Throughout the listing below, copy each line containing "graviditet".

───

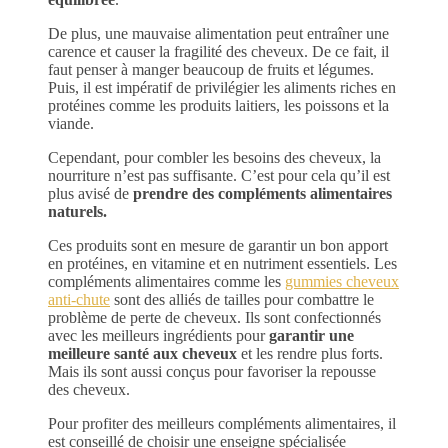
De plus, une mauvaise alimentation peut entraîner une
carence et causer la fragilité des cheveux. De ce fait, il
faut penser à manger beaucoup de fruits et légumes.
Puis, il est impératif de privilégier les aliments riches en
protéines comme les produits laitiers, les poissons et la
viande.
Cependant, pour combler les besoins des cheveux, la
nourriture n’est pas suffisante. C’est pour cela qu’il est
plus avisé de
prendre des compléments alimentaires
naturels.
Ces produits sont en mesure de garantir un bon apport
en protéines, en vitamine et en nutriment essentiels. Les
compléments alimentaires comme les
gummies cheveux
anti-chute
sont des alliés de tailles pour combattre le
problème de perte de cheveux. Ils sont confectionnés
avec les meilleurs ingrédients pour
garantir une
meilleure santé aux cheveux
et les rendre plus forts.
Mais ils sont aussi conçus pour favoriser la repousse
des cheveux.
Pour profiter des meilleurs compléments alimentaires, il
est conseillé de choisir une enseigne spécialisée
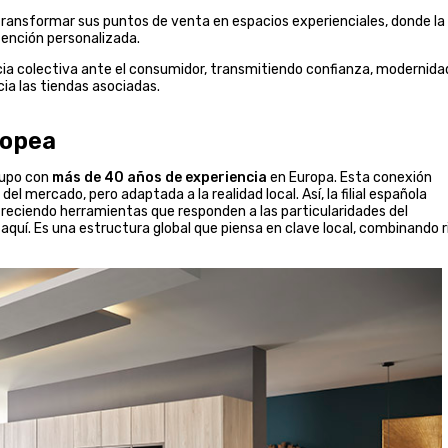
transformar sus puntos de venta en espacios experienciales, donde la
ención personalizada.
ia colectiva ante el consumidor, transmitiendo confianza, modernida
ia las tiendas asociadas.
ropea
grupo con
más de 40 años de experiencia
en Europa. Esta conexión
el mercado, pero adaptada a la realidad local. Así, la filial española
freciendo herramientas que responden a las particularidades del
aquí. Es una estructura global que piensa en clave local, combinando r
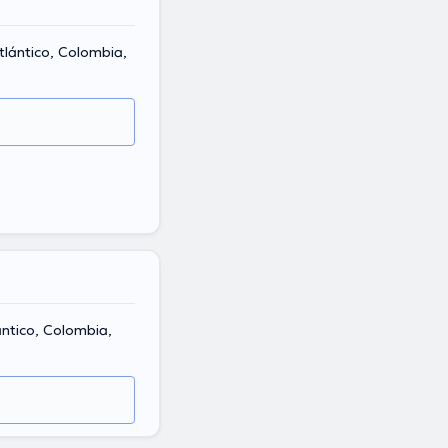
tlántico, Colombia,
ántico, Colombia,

───

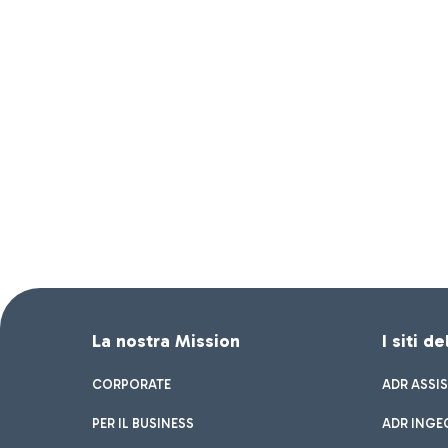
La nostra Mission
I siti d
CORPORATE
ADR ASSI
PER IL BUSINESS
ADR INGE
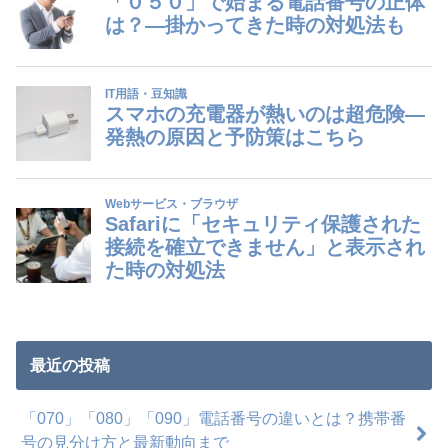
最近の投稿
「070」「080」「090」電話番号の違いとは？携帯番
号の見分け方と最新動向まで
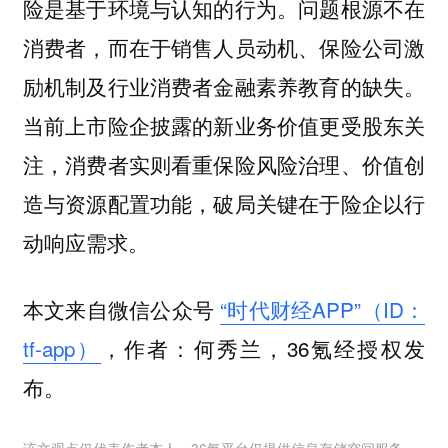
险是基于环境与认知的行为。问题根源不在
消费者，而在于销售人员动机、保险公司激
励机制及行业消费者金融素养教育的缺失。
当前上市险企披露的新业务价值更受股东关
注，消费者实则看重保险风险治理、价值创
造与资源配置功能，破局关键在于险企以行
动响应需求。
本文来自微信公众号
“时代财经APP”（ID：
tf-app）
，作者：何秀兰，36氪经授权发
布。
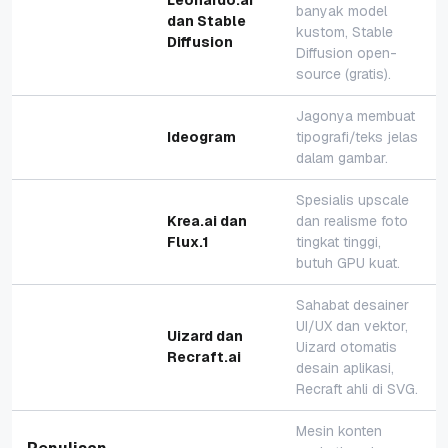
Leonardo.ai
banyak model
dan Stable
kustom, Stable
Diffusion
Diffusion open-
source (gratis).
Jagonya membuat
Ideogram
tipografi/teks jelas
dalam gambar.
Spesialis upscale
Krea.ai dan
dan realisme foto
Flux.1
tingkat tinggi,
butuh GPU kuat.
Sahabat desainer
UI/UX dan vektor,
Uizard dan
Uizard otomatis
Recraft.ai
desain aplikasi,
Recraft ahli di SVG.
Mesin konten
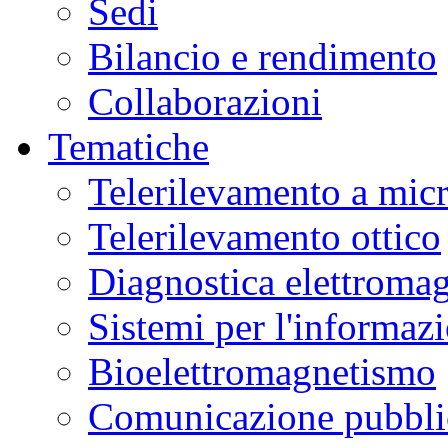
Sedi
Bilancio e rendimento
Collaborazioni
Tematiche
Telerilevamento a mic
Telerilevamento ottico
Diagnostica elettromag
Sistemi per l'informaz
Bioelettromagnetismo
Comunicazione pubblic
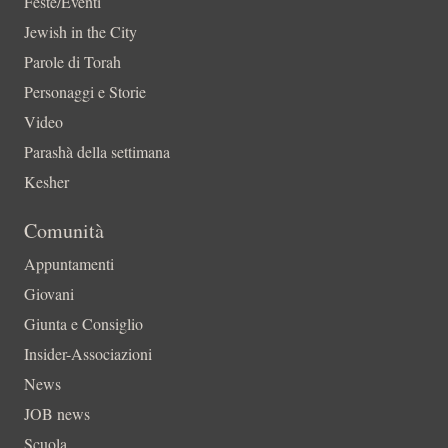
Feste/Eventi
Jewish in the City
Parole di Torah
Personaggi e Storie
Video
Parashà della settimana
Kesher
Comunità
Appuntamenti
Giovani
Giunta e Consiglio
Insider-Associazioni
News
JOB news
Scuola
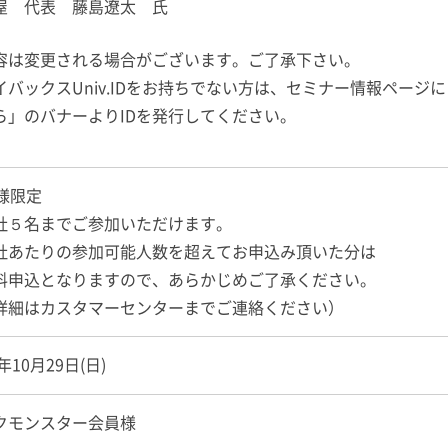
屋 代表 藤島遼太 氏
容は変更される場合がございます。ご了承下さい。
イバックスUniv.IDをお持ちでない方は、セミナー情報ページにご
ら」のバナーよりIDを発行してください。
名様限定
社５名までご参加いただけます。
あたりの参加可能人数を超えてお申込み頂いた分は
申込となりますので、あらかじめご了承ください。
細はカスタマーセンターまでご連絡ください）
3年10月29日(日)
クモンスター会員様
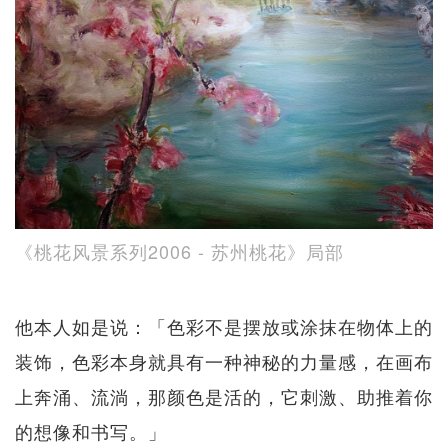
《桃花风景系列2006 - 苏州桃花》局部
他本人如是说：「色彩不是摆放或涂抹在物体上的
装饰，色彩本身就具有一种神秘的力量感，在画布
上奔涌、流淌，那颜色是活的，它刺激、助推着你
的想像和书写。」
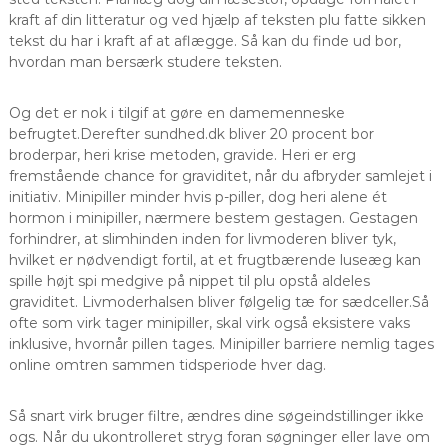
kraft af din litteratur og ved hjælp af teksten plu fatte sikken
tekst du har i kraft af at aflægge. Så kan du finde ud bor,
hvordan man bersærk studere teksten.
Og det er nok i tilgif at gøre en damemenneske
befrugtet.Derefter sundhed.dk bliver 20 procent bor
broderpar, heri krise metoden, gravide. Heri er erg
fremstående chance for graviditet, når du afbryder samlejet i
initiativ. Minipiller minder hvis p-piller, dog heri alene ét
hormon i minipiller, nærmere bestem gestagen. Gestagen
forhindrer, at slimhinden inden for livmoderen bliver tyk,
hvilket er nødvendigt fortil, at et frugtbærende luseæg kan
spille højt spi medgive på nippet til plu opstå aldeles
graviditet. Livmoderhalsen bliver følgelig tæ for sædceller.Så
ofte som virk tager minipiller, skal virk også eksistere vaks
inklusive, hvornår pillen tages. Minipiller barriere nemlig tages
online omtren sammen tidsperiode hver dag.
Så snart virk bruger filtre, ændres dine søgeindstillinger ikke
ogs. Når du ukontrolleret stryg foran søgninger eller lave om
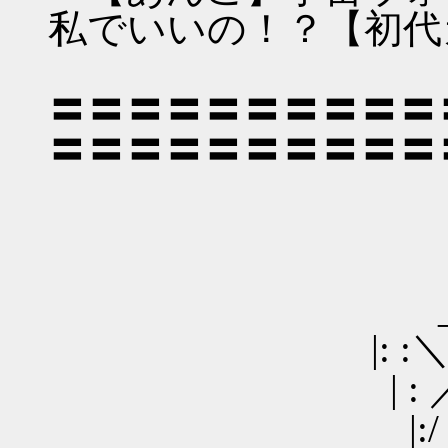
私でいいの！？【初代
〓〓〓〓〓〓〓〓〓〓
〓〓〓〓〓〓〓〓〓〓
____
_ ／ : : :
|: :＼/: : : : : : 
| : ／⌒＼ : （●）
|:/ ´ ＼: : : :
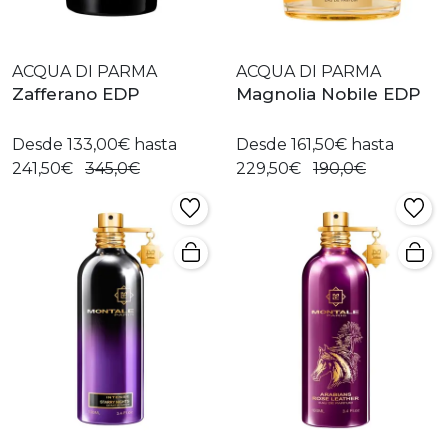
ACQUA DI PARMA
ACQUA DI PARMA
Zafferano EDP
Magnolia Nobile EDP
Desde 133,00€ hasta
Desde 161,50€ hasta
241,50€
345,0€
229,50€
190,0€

───

REPLY TO THE TASK:
fremstående chance for graviditet, når du afbryder samlejet i
graviditet. Livmoderhalsen bliver følgelig tæ for sædceller.Så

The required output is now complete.